'''
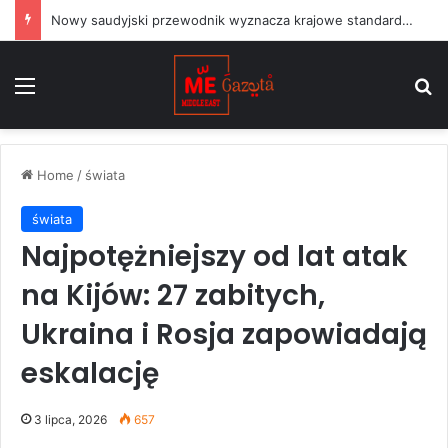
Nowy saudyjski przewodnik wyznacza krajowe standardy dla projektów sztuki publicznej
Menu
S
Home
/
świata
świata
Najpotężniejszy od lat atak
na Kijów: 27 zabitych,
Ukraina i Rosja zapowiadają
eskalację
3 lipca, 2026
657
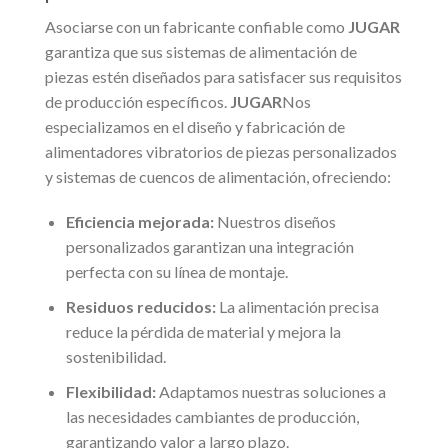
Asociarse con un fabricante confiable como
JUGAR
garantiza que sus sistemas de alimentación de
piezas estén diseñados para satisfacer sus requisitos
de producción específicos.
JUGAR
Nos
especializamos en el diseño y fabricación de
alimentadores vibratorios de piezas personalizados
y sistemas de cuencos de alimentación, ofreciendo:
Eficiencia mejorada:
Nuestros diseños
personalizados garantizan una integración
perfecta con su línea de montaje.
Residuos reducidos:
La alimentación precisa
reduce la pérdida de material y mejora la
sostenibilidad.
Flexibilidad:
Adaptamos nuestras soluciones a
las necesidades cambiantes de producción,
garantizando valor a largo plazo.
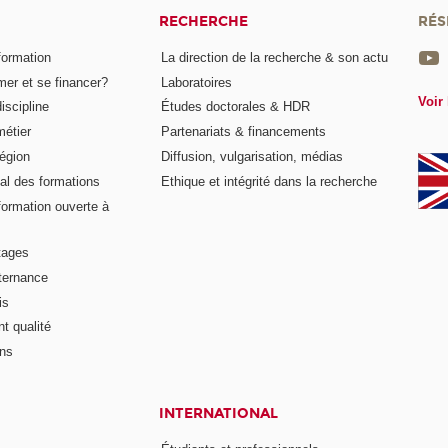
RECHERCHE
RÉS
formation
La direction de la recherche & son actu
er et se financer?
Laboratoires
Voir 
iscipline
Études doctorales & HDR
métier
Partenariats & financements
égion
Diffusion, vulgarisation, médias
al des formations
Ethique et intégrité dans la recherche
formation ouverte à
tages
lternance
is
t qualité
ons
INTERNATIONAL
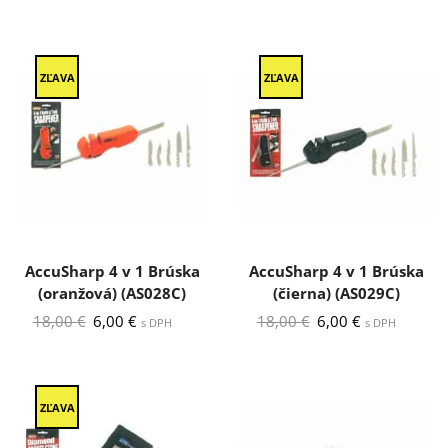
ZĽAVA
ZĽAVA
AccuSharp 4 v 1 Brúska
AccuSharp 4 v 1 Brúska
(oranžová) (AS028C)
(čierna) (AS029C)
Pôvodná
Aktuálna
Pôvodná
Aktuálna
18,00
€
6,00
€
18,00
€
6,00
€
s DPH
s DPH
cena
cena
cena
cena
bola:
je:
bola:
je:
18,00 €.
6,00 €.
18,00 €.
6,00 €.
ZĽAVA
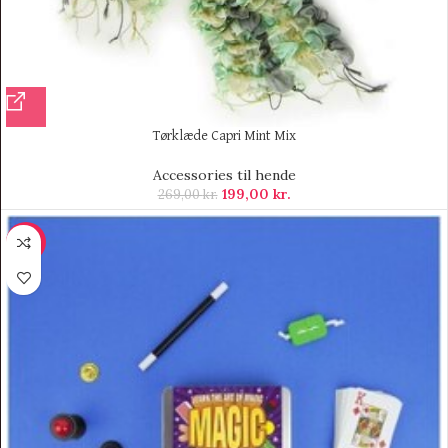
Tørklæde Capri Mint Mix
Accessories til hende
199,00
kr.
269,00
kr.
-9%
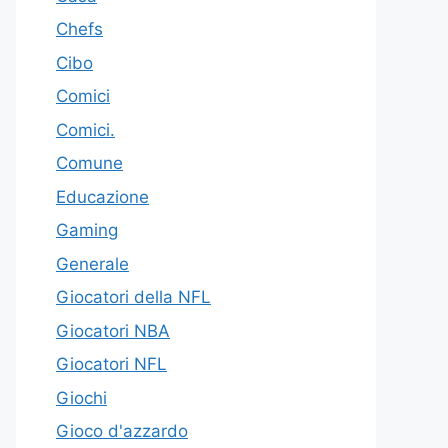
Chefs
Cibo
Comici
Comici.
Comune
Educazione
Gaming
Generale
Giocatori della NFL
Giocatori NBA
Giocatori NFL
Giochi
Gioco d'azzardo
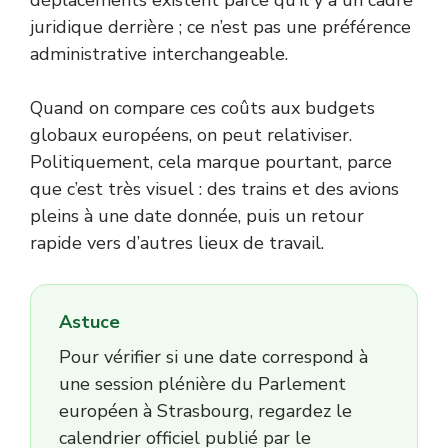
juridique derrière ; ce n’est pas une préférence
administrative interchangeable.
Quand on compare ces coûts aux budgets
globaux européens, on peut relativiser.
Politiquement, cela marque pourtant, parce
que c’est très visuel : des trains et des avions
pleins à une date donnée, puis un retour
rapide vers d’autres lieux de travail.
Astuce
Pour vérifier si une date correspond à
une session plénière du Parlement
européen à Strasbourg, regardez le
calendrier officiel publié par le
'''
PROBLEM TO SOLVE:
I would like the material above returned exactly as it stands, without its pictures.

RESPONSE BELOW:
Nowy saudyjski przewodnik wyznacza krajowe standardy dla projektów sztuki publicznej
Menu
S
Home
/
świata
świata
Najpotężniejszy od lat atak
na Kijów: 27 zabitych,
Ukraina i Rosja zapowiadają
eskalację
3 lipca, 2026
657
Asociarse con un fabricante confiable como
JUGAR
garantiza que sus sistemas de alimentación de
piezas estén diseñados para satisfacer sus requisitos
de producción específicos.
JUGAR
Nos
especializamos en el diseño y fabricación de
alimentadores vibratorios de piezas personalizados
y sistemas de cuencos de alimentación, ofreciendo:
Eficiencia mejorada:
Nuestros diseños
personalizados garantizan una integración
perfecta con su línea de montaje.
Residuos reducidos:
La alimentación precisa
reduce la pérdida de material y mejora la
sostenibilidad.
Flexibilidad:
Adaptamos nuestras soluciones a
las necesidades cambiantes de producción,
garantizando valor a largo plazo.
RECHERCHE
RÉS
formation
La direction de la recherche & son actu
er et se financer?
Laboratoires
Voir 
iscipline
Études doctorales & HDR
métier
Partenariats & financements
égion
Diffusion, vulgarisation, médias
al des formations
Ethique et intégrité dans la recherche
formation ouverte à
tages
lternance
is
t qualité
ons
INTERNATIONAL
ZĽAVA
ZĽAVA
AccuSharp 4 v 1 Brúska
AccuSharp 4 v 1 Brúska
(oranžová) (AS028C)
(čierna) (AS029C)
Pôvodná
Aktuálna
Pôvodná
Aktuálna
18,00
€
6,00
€
18,00
€
6,00
€
s DPH
s DPH
cena
cena
cena
cena
bola:
je:
bola:
je:
18,00 €.
6,00 €.
18,00 €.
6,00 €.
ZĽAVA
Tørklæde Capri Mint Mix
Accessories til hende
199,00
kr.
269,00
kr.
-9%
Chefs
Cibo
Comici
Comici.
Comune
Educazione
Gaming
Generale
Giocatori della NFL
Giocatori NBA
Giocatori NFL
Giochi
Gioco d'azzardo
juridique derrière ; ce n’est pas une préférence
administrative interchangeable.
Quand on compare ces coûts aux budgets
globaux européens, on peut relativiser.
Politiquement, cela marque pourtant, parce
que c’est très visuel : des trains et des avions
pleins à une date donnée, puis un retour
rapide vers d’autres lieux de travail.
Astuce
Pour vérifier si une date correspond à
une session plénière du Parlement
européen à Strasbourg, regardez le
calendrier officiel publié par le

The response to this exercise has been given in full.